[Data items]
────────
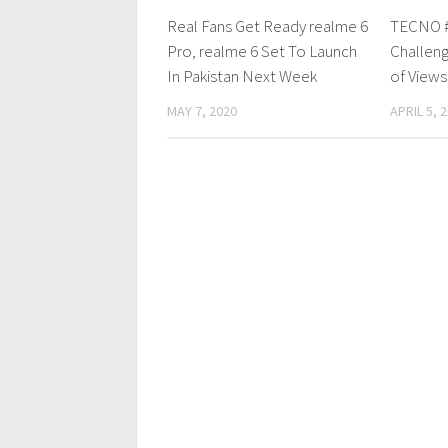
Real Fans Get Ready realme 6
TECNO 
Pro, realme 6 Set To Launch
Challeng
In Pakistan Next Week
of Views
MAY 7, 2020
APRIL 5,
────────
> **Goal of the exercise**
Give back each line above verbatim, dropping every picture.

> **Solution for this problem**
Real Fans Get Ready realme 6
TECNO 
Pro, realme 6 Set To Launch
Challeng
In Pakistan Next Week
of Views
MAY 7, 2020
APRIL 5,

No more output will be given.